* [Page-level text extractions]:

****************

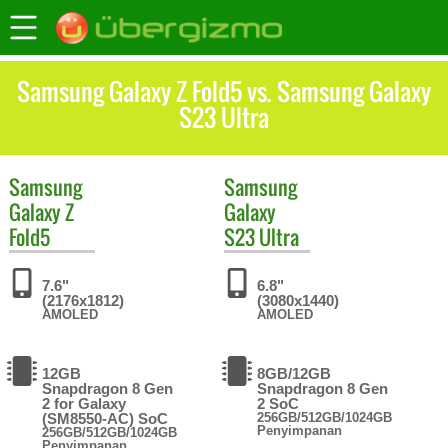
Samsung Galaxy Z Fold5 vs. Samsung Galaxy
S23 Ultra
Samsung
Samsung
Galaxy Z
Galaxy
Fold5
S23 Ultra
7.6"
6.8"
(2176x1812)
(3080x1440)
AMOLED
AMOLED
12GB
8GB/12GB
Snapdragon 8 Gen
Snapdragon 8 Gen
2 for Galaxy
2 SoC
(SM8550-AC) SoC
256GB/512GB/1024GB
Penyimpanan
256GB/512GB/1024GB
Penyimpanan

****************

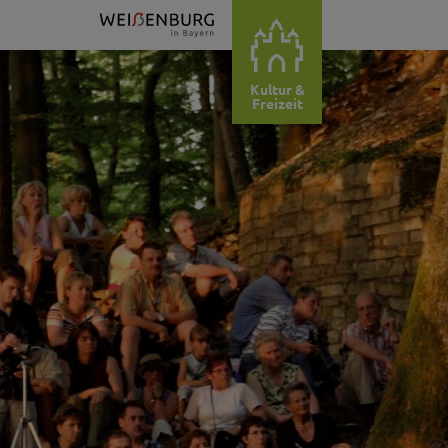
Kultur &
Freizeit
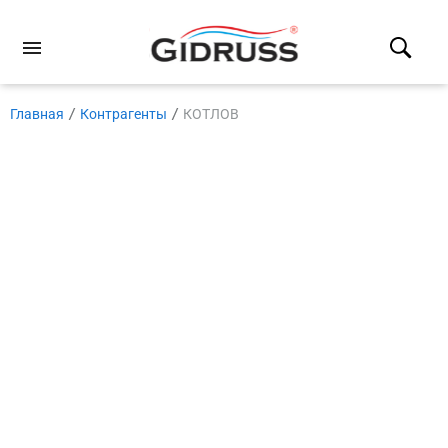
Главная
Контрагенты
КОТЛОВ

****************

* [Problem description]: Your job is to copy out every line from the records above that has the word "Galaxy".

* [The answer]:
Samsung Galaxy Z Fold5 vs. Samsung Galaxy
Galaxy Z
Galaxy
2 for Galaxy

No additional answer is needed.